# Flight Simulator X Flugzeuge einfügen??



## Sturmherrscher (29. Juni 2008)

*Flight Simulator X Flugzeuge einfügen??*

Hallo!
Ich suche nach einer Anleitung für "Flight Simulator X" zum einfügen von Flugzeugen!
Ich möchte bitte eine in Deutsch,da ich nicht besonders gut Englisch kann!Hoffe ihr wisst da was!!

mfg
michi


----------



## Herbboy (29. Juni 2008)

*AW: Flight Simulator X Flugzeuge einfügen??*



			
				Sturmherrscher am 29.06.2008 01:16 schrieb:
			
		

> Hallo!
> Ich suche nach einer Anleitung für "Flight Simulator X" zum einfügen von Flugzeugen!
> Ich möchte bitte eine in Deutsch,da ich nicht besonders gut Englisch kann!Hoffe ihr wisst da was!!
> 
> ...



is da nicht ne anleitung dabei, wenn du ein flugzeug runtergelasden hast oder so? also, in der datei selbst? wenn es ne zip ist, dann is doch da bestimmt eine readme. selbst wenn die auf englisch ist: durchsuch die readme einfach mal nach stellen, wo dateipfade wie c:\user\FSX\data oder so was in der art vorkommen.


----------



## NOODLES_SOS (29. Juni 2008)

*AW: Flight Simulator X Flugzeuge einfügen??*

Flugzeuge sollten einen Ordner enthalten der den Namen des Flugzeuges hat, darin sind dann weitere Unterordner wie "model", "sound" und "textures", vor allem aber eine "aircraft.cfg" und weitere Dateien. Diesen Ordner mit dem Namen des Flugzeuges kopierst Du in den Ordner
"...\FSX\SimObjects\Airplanes\" rein.
Bei einem Helikopter gehört der Ordner dann in den Ordner "...\FSX\SimObjects\Rotorcraft\"

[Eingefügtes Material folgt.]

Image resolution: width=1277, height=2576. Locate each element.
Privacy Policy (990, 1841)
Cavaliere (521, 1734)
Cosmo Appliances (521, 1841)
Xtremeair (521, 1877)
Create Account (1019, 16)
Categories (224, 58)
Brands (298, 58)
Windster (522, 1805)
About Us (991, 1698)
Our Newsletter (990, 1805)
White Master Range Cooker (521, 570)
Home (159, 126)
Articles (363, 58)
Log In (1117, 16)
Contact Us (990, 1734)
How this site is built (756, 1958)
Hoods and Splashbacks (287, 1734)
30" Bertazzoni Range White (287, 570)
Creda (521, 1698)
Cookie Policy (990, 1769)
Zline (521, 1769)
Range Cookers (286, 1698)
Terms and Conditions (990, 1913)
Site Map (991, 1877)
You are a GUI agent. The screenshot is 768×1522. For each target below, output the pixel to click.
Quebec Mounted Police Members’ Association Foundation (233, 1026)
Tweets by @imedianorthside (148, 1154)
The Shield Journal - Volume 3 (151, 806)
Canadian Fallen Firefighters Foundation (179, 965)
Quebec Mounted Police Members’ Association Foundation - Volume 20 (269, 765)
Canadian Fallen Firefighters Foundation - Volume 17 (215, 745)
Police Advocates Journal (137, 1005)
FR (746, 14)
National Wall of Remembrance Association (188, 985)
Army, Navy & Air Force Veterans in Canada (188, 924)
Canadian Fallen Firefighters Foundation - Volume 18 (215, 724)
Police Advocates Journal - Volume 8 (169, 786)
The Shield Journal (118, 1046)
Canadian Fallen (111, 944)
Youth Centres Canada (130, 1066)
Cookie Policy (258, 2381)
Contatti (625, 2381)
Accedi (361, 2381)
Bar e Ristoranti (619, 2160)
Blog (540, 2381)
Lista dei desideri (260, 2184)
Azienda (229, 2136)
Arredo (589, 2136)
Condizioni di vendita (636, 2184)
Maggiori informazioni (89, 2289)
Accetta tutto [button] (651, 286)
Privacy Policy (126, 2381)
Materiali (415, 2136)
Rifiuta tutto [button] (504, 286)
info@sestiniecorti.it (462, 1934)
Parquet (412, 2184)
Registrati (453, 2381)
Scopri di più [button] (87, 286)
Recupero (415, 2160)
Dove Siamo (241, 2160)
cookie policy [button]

Eventuell sind in dem Archiv noch weitere Dateien enthalten, meist in anderen Ordnern wie "Effects" oder "Gauges". Diese Ordner gehören dann direkt in das FSX Hauptverzeichnis. Dort gibt es die Ordner schon und Du wirst dann gefragt ob Du diese trotzdem überschreiben möchtest.

Normalerweise haben die Addons dies immer alles schön sortiert in den Archiven und man muss nur noch die Ordner an die richtige Stelle entpacken, wenn nicht sollte es in der Readme stehen. Pass auf, ob die oben erwähnten Ordner (Flugzeugname, Effects, Gauges oder was halt dabei ist) nicht noch in einem weiteren Ordner in dem Archiv sind. 
Bei einer eigenen Setupdatei solltest Du wenn Du den Pfad ändern musst vorher schauen auf welchen diese Standardmäßig verweist und welchen Du angeben musst, manche verlangen nur das FSX Hauptverzeichnis, andere wollen zu FSX\SimObjects\Airplanes geleitet werden.


----------



## Schisshase (29. Juni 2008)

*AW: Flight Simulator X Flugzeuge einfügen??*

Und falls im Vorschaufenster und während des Fluges mit einem nachträglich eingefügten Flugzeug nur eine weißer Bildschirm zu sehen sein sollte, in den Grafikoptionen den Haken bei "Beleuchtung" (oder so ähnlich) wegmachen.


----------



## Sturmherrscher (29. Juni 2008)

*AW: Flight Simulator X Flugzeuge einfügen??*

Hallo!
Habe die Anweisungen befolgt,aber das Flugzeug ist immer noch nicht drin!
Hoffe Hilfe kommt.
mfg


----------



## NOODLES_SOS (30. Juni 2008)

*AW: Flight Simulator X Flugzeuge einfügen??*

Schreib doch mal den Link zu genau dem Flugzeug das Probleme macht, dann schaue ich mir das mal an.


----------



## Sturmherrscher (30. Juni 2008)

*AW: Flight Simulator X Flugzeuge einfügen??*

Hallo!
http://www.projectopensky.com/downloads.php?aircraft=8ny7v&location=europe
Das erste. Man muss sich aber anmelden!
mfg
michi


----------



## Herbboy (30. Juni 2008)

*AW: Flight Simulator X Flugzeuge einfügen??*



			
				Sturmherrscher am 30.06.2008 20:40 schrieb:
			
		

> Hallo!
> http://www.projectopensky.com/downloads.php?aircraft=8ny7v&location=europe
> Das erste. Man muss sich aber anmelden!
> mfg
> michi



hmm, also, ich bin nicht sicher, aber bei "about" auf der site steht u.a.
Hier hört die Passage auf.